Stefani Pashman, CEO

The Allegheny Conference was born out of a need to transform downtown. Nearly eight decades ago public and private partners came together to revitalize our urban core. They worked to create Point State Park, develop Gateway Center, and clear the smoke that obscured the view. 

It was no small task.

The work that underpinned these signature projects was complex, requiring a sustained effort over time. Leaders had to create the nation’s first urban redevelopment authority to develop Gateway Center. They had to convince the commonwealth to build the first and still the only urban state park. And they had to ask county government to impose clean air regulations, a request that was pretty much unheard of at the time. 

The transformation of the 1940s is not dissimilar from the transformation we need to catalyze today to overcome downtown’s stagnation and to create a value proposition for investment. Like the leaders before us, it’s our job to work together to make downtown attractive to the investment and people it needs to thrive.

We need to create a downtown that is relevant every day, to everyone in our region — not just for big events. To do this, we need to right-size commercial assets and ensure the daytime amenities to support them. We need to create a true neighborhood – a place people fall in love with and want to be a part of and that supports their lifestyle.

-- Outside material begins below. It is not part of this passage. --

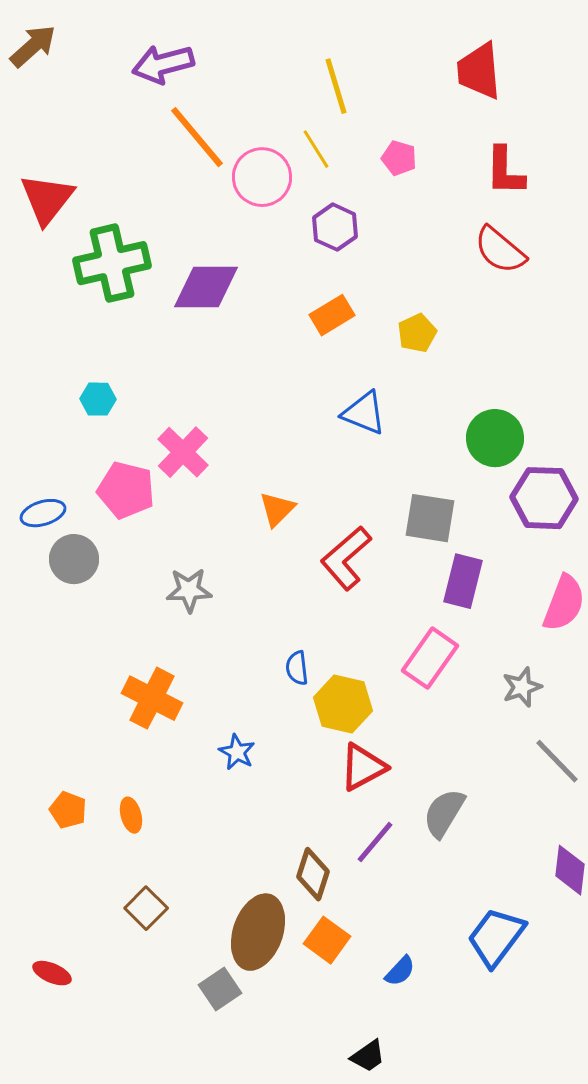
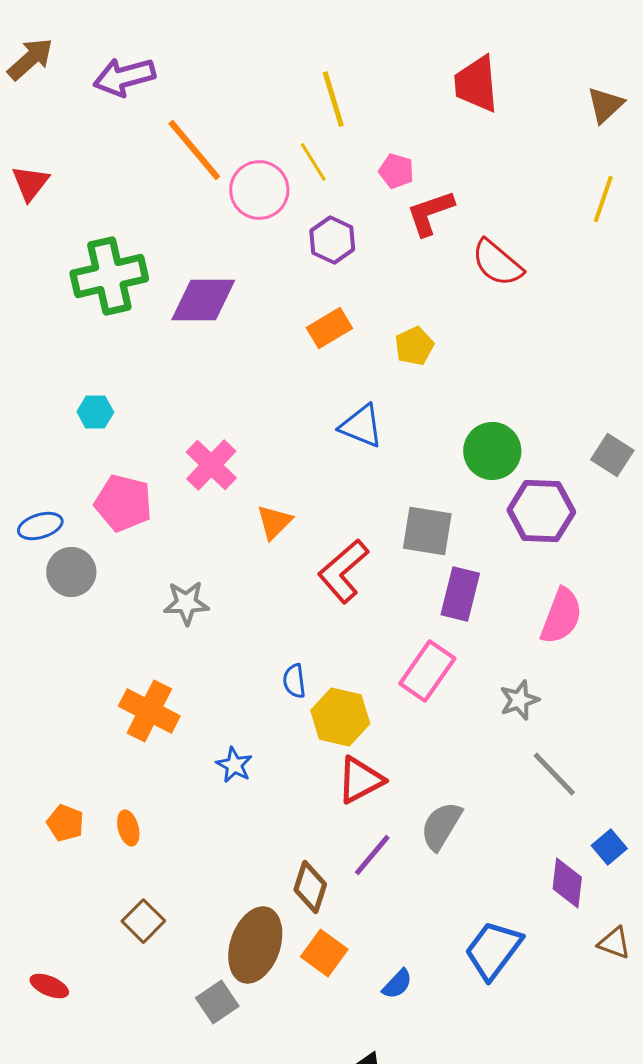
purple arrow: (163, 64) -> (124, 77), moved
red L-shape: (505, 171) -> (430, 213), moved, turned 70
red triangle: (47, 199) -> (30, 183), moved, size x0.7
pink cross: (183, 452) -> (211, 465), moved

We must continue to nurture our thriving arts and cultural communities, ensuring a diverse and vibrant mix of experiences.

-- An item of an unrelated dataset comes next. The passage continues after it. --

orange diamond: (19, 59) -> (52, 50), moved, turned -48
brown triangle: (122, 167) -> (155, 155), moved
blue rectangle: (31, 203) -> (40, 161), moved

Over the past several months, this is exactly what a committed group of downtown partners including business, academia, labor, non-profits, philanthropy, and elected officials have been coming together to do. These partners have identified near-term stabilization efforts; established goals for the future of downtown; and are working to find sustainable funding solutions and strategies to support this work. 

While many downtowns across the U.S. teeter on collapse, we have recognized the assets and attributes on which we can capitalize our efforts. Our iconic rivers frame the neighborhood, providing significant natural beauty. The triangle itself is manageable by foot, and its scale — less than one square mile — makes reinvention more achievable. Its adjacent neighborhoods are thriving and connections to these civic anchors are critical to extending the downtown experience.

Engaging expertise from inside and outside the region, the collective has envisioned a series of frameworks to connect and expand downtown and identified catalytic projects to reshape downtown by creating vibrant, inclusive year-round areas that create the value proposition we now lack.

The task at hand is significant. Reinventing downtown is a complicated process that will require time, resources, and tough decisions to accomplish. This is not the kind of undertaking that happens overnight. Although short-term wins can be achieved, full revitalization will take years, and we need to stay focused on the outcome and resolute in our commitment to see it through. Only through this kind of hard work can we achieve the vibrancy that we all want for our core and, more broadly, for our region.

Next month, at our Regional Investors Council meeting, we will unveil more details on the vision, including three proposed catalytic projects for the public realm. Moving forward, as these projects enter more robust design phases, input from all regional stakeholders, as well as the broader community, to forge these projects forward will be vital to their success.

As we dive into this work, I thank all of our partners, most especially Allegheny County Executive Sara Innamorato and Pittsburgh Mayor Ed Gainey for their unwavering partnership.  While the road is long, and the work substantial, I am certain that we are up to the task.